──────── Source data

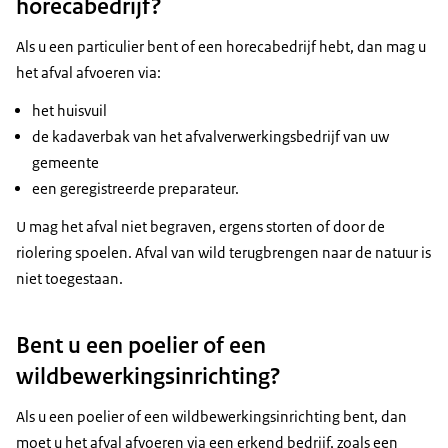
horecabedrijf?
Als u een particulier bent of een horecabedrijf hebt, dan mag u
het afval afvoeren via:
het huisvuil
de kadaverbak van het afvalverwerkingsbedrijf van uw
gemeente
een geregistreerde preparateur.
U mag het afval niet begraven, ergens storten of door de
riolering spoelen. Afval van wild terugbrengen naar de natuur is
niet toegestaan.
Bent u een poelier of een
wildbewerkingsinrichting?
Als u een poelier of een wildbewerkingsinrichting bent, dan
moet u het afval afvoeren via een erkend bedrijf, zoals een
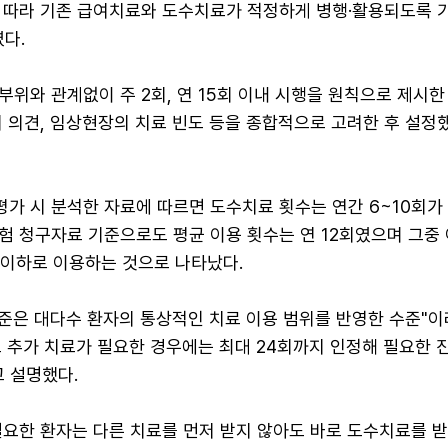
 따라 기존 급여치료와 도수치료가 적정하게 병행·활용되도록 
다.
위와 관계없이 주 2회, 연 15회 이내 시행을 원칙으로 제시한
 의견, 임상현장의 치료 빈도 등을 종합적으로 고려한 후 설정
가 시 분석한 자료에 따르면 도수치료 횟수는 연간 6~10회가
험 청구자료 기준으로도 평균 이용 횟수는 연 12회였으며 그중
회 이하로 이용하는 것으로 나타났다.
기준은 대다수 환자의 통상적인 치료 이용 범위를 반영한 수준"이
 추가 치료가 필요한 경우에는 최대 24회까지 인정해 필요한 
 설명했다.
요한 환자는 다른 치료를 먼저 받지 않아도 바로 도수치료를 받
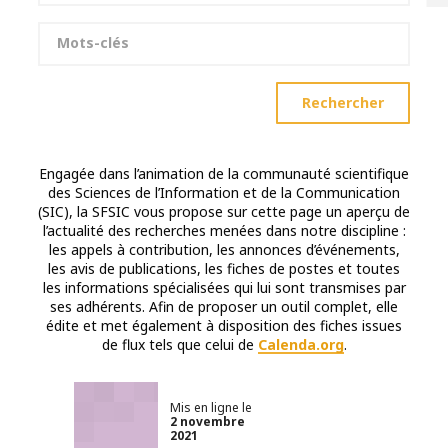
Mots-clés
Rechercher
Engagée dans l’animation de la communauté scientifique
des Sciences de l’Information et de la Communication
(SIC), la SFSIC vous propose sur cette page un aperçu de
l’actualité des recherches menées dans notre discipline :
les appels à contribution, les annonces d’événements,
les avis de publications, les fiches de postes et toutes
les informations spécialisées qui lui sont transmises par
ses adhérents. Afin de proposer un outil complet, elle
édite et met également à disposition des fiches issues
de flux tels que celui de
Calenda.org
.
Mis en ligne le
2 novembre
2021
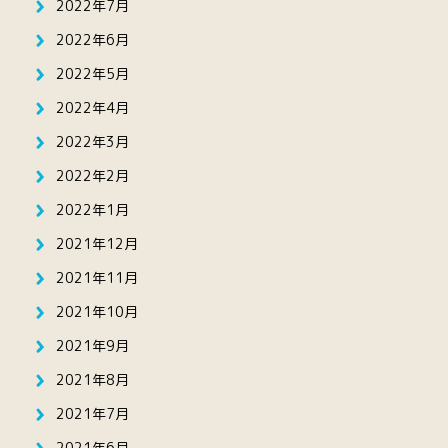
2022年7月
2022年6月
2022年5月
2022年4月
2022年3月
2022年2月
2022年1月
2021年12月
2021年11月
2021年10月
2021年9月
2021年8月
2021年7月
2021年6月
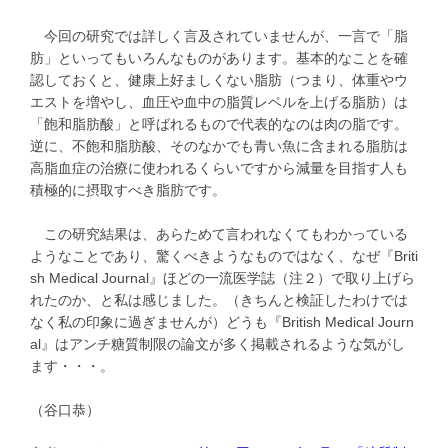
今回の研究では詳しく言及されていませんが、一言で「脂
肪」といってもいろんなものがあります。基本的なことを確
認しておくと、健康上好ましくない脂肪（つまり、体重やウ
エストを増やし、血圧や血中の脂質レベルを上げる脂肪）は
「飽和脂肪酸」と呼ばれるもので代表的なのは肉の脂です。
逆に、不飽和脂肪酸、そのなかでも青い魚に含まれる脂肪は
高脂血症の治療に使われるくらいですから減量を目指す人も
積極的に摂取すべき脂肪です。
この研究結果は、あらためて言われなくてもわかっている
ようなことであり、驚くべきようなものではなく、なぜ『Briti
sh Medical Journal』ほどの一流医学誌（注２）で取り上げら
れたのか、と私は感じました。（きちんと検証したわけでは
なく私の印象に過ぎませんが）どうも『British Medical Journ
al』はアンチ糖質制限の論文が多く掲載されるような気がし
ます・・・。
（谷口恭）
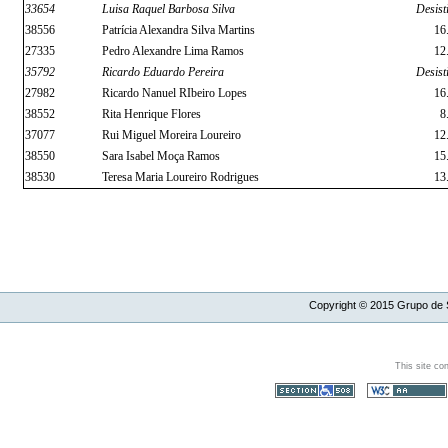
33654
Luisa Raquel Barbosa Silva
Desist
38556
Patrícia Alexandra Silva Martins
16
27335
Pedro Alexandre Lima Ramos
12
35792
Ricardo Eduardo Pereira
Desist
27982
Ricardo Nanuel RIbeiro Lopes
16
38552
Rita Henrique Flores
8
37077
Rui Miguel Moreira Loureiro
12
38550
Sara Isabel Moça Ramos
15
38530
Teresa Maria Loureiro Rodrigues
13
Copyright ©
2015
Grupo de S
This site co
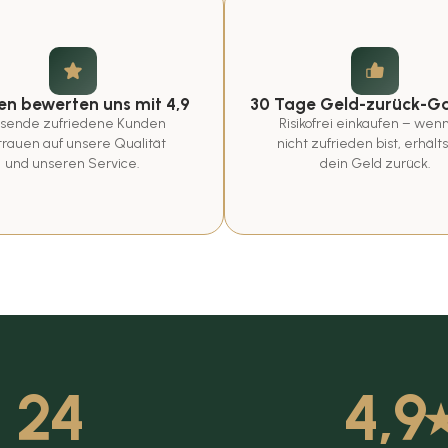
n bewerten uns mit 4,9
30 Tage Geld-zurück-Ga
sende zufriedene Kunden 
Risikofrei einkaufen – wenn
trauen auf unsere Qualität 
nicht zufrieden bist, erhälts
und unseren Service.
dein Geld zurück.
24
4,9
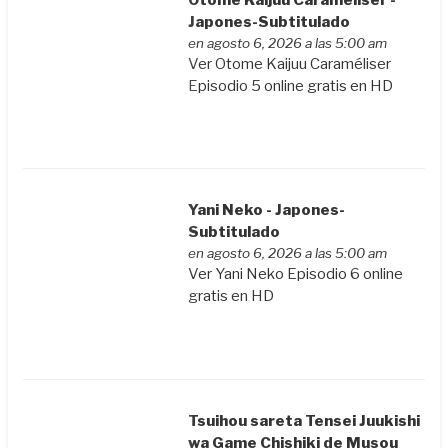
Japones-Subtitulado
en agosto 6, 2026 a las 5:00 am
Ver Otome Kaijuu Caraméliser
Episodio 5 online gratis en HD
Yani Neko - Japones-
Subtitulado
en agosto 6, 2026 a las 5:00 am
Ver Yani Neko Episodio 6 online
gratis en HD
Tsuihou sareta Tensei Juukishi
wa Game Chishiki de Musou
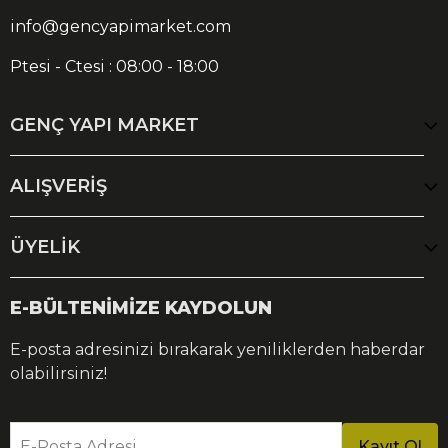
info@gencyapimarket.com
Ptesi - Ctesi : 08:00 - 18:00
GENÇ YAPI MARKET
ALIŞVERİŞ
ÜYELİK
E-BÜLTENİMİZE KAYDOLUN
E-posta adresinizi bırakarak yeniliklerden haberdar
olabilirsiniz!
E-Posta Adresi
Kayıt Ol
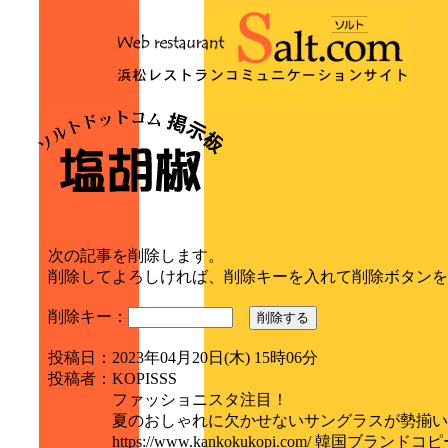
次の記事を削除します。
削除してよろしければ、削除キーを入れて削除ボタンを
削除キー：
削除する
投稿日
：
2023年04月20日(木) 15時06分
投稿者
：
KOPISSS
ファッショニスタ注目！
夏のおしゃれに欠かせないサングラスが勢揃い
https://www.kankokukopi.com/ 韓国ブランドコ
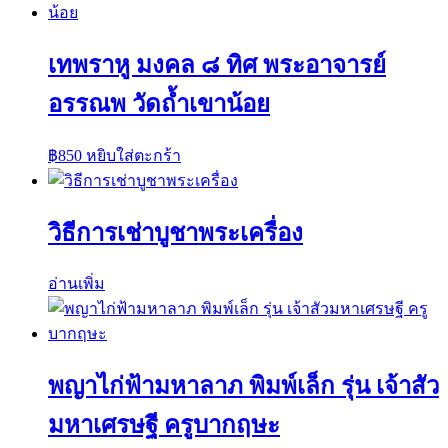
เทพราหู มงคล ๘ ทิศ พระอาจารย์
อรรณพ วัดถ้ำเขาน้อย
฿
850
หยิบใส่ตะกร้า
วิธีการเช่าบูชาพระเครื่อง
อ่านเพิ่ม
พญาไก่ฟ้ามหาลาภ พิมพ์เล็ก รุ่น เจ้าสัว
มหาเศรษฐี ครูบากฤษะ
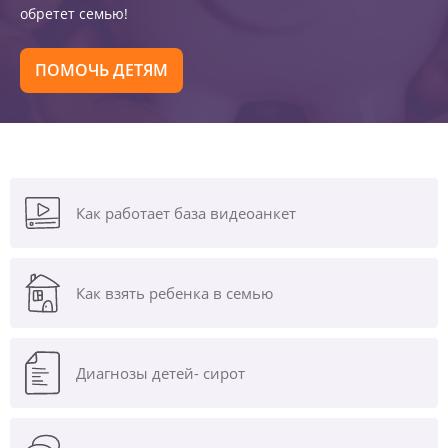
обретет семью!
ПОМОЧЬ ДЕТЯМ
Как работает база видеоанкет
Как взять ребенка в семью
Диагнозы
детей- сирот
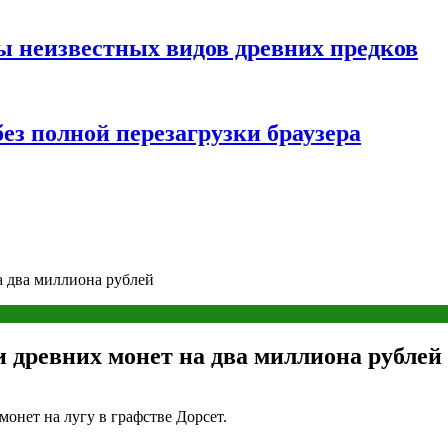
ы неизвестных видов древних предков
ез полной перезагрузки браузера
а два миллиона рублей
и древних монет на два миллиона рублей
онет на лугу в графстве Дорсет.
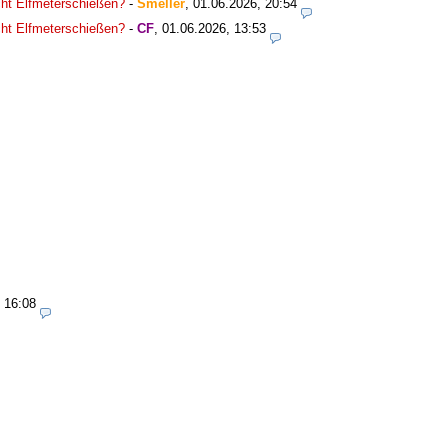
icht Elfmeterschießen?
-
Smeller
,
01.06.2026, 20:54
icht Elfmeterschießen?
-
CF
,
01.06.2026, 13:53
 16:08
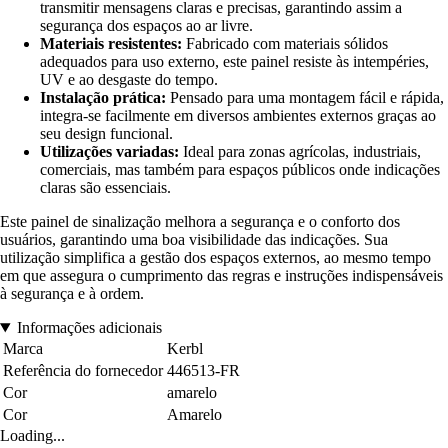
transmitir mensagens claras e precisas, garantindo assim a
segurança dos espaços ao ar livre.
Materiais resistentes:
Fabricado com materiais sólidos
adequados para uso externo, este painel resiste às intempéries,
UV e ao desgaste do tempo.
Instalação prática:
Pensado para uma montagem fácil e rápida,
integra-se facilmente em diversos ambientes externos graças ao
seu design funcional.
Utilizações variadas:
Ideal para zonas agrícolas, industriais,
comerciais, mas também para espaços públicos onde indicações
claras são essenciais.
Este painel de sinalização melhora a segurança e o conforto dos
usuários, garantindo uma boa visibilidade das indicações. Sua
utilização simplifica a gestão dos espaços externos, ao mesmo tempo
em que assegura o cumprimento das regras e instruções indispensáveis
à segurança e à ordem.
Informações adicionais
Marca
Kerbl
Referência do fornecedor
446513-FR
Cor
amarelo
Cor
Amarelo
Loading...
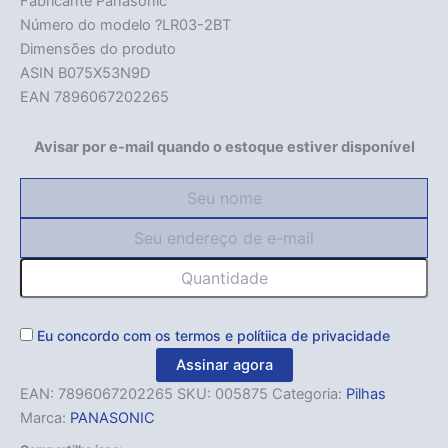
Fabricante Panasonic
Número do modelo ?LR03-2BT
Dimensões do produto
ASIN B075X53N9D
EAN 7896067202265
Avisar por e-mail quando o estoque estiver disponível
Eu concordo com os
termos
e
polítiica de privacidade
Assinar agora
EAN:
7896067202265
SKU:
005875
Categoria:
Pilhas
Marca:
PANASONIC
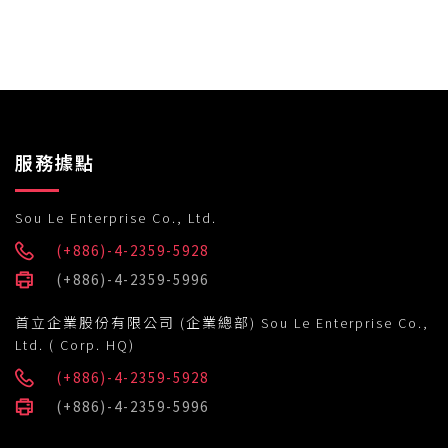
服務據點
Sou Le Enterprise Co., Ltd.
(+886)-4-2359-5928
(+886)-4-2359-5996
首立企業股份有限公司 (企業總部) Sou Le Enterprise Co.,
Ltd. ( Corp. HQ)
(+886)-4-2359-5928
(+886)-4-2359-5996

────────────────

Problem to work on » Copy the entries exactly. No pictures.

Expected output »
horecabedrijf?
Als u een particulier bent of een horecabedrijf hebt, dan mag u
het afval afvoeren via:
het huisvuil
de kadaverbak van het afvalverwerkingsbedrijf van uw
gemeente
een geregistreerde preparateur.
U mag het afval niet begraven, ergens storten of door de
riolering spoelen. Afval van wild terugbrengen naar de natuur is
niet toegestaan.
Bent u een poelier of een
wildbewerkingsinrichting?
Als u een poelier of een wildbewerkingsinrichting bent, dan
moet u het afval afvoeren via een erkend bedrijf, zoals een
 따라 기존 급여치료와 도수치료가 적정하게 병행·활용되도록 
다.
위와 관계없이 주 2회, 연 15회 이내 시행을 원칙으로 제시한
 의견, 임상현장의 치료 빈도 등을 종합적으로 고려한 후 설정
가 시 분석한 자료에 따르면 도수치료 횟수는 연간 6~10회가
험 청구자료 기준으로도 평균 이용 횟수는 연 12회였으며 그중
회 이하로 이용하는 것으로 나타났다.
기준은 대다수 환자의 통상적인 치료 이용 범위를 반영한 수준"이
 추가 치료가 필요한 경우에는 최대 24회까지 인정해 필요한 
 설명했다.
요한 환자는 다른 치료를 먼저 받지 않아도 바로 도수치료를 받
Mots-clés
Rechercher
Engagée dans l’animation de la communauté scientifique
des Sciences de l’Information et de la Communication
(SIC), la SFSIC vous propose sur cette page un aperçu de
l’actualité des recherches menées dans notre discipline :
les appels à contribution, les annonces d’événements,
les avis de publications, les fiches de postes et toutes
les informations spécialisées qui lui sont transmises par
ses adhérents. Afin de proposer un outil complet, elle
édite et met également à disposition des fiches issues
de flux tels que celui de
Calenda.org
.
Mis en ligne le
2 novembre
2021
2022年7月
2022年6月
2022年5月
2022年4月
2022年3月
2022年2月
2022年1月
2021年12月
2021年11月
2021年10月
2021年9月
2021年8月
2021年7月
2021年6月
今回の研究では詳しく言及されていませんが、一言で「脂
肪」といってもいろんなものがあります。基本的なことを確
認しておくと、健康上好ましくない脂肪（つまり、体重やウ
エストを増やし、血圧や血中の脂質レベルを上げる脂肪）は
「飽和脂肪酸」と呼ばれるもので代表的なのは肉の脂です。
逆に、不飽和脂肪酸、そのなかでも青い魚に含まれる脂肪は
高脂血症の治療に使われるくらいですから減量を目指す人も
積極的に摂取すべき脂肪です。
この研究結果は、あらためて言われなくてもわかっている
ようなことであり、驚くべきようなものではなく、なぜ『Briti
sh Medical Journal』ほどの一流医学誌（注２）で取り上げら
れたのか、と私は感じました。（きちんと検証したわけでは
なく私の印象に過ぎませんが）どうも『British Medical Journ
al』はアンチ糖質制限の論文が多く掲載されるような気がし
ます・・・。
（谷口恭）
33654
Luisa Raquel Barbosa Silva
Desist
38556
Patrícia Alexandra Silva Martins
16
27335
Pedro Alexandre Lima Ramos
12
35792
Ricardo Eduardo Pereira
Desist
27982
Ricardo Nanuel RIbeiro Lopes
16
38552
Rita Henrique Flores
8
37077
Rui Miguel Moreira Loureiro
12
38550
Sara Isabel Moça Ramos
15
38530
Teresa Maria Loureiro Rodrigues
13
Copyright ©
2015
Grupo de S
This site co
n bewerten uns mit 4,9
30 Tage Geld-zurück-Ga
sende zufriedene Kunden 
Risikofrei einkaufen – wenn
trauen auf unsere Qualität 
nicht zufrieden bist, erhälts
und unseren Service.
dein Geld zurück.
24
4,9
Japones-Subtitulado
en agosto 6, 2026 a las 5:00 am
Ver Otome Kaijuu Caraméliser
Episodio 5 online gratis en HD
Yani Neko - Japones-
Subtitulado
en agosto 6, 2026 a las 5:00 am
Ver Yani Neko Episodio 6 online
gratis en HD
Tsuihou sareta Tensei Juukishi
wa Game Chishiki de Musou
info@gencyapimarket.com
Ptesi - Ctesi : 08:00 - 18:00
GENÇ YAPI MARKET
ALIŞVERİŞ
ÜYELİK
E-BÜLTENİMİZE KAYDOLUN
E-posta adresinizi bırakarak yeniliklerden haberdar
olabilirsiniz!
E-Posta Adresi
Kayıt Ol
次の記事を削除します。
削除してよろしければ、削除キーを入れて削除ボタンを
削除キー：
削除する
投稿日
：
2023年04月20日(木) 15時06分
投稿者
：
KOPISSS
ファッショニスタ注目！
夏のおしゃれに欠かせないサングラスが勢揃い
https://www.kankokukopi.com/ 韓国ブランドコ
เทพราหู มงคล ๘ ทิศ พระอาจารย์
อรรณพ วัดถ้ำเขาน้อย
฿
850
หยิบใส่ตะกร้า
วิธีการเช่าบูชาพระเครื่อง
อ่านเพิ่ม
พญาไก่ฟ้ามหาลาภ พิมพ์เล็ก รุ่น เจ้าสัว
มหาเศรษฐี ครูบากฤษะ
обретет семью!
ПОМОЧЬ ДЕТЯМ
Как работает база видеоанкет
Как взять ребенка в семью
Диагнозы
детей- сирот
ы неизвестных видов древних предков
ез полной перезагрузки браузера
а два миллиона рублей
и древних монет на два миллиона рублей
онет на лугу в графстве Дорсет.
icht Elfmeterschießen?
-
Smeller
,
01.06.2026, 20:54
icht Elfmeterschießen?
-
CF
,
01.06.2026, 13:53
 16:08
transmitir mensagens claras e precisas, garantindo assim a
segurança dos espaços ao ar livre.
Materiais resistentes:
Fabricado com materiais sólidos
adequados para uso externo, este painel resiste às intempéries,
UV e ao desgaste do tempo.
Instalação prática:
Pensado para uma montagem fácil e rápida,
integra-se facilmente em diversos ambientes externos graças ao
seu design funcional.
Utilizações variadas:
Ideal para zonas agrícolas, industriais,
comerciais, mas também para espaços públicos onde indicações
claras são essenciais.
Este painel de sinalização melhora a segurança e o conforto dos
usuários, garantindo uma boa visibilidade das indicações. Sua
utilização simplifica a gestão dos espaços externos, ao mesmo tempo
em que assegura o cumprimento das regras e instruções indispensáveis
à segurança e à ordem.
Informações adicionais
Marca
Kerbl
Referência do fornecedor
446513-FR
Cor
amarelo
Cor
Amarelo
Loading...
Fabricante Panasonic
Número do modelo ?LR03-2BT
Dimensões do produto
ASIN B075X53N9D
EAN 7896067202265
Avisar por e-mail quando o estoque estiver disponível
Eu concordo com os
termos
e
polítiica de privacidade
Assinar agora
EAN:
7896067202265
SKU:
005875
Categoria:
Pilhas
Marca:
PANASONIC
服務據點
Sou Le Enterprise Co., Ltd.
(+886)-4-2359-5928
(+886)-4-2359-5996
首立企業股份有限公司 (企業總部) Sou Le Enterprise Co.,
Ltd. ( Corp. HQ)
(+886)-4-2359-5928
(+886)-4-2359-5996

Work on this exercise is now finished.